[Data shown]:
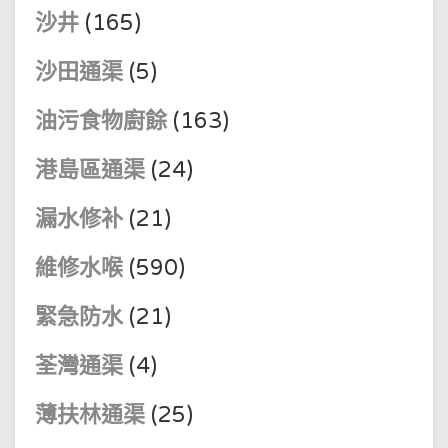
沙井
(165)
沙田通渠
(5)
油污食物廚餘
(163)
港島區通渠
(24)
漏水修补
(21)
維修水喉
(590)
緊急防水
(21)
荃灣通渠
(4)
薄扶林通渠
(25)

[Your task]:
Return each entry exactly as it appears above, but exclude the pictures.

[Answer]:
沙井
(165)
沙田通渠
(5)
油污食物廚餘
(163)
港島區通渠
(24)
漏水修补
(21)
維修水喉
(590)
緊急防水
(21)
荃灣通渠
(4)
薄扶林通渠
(25)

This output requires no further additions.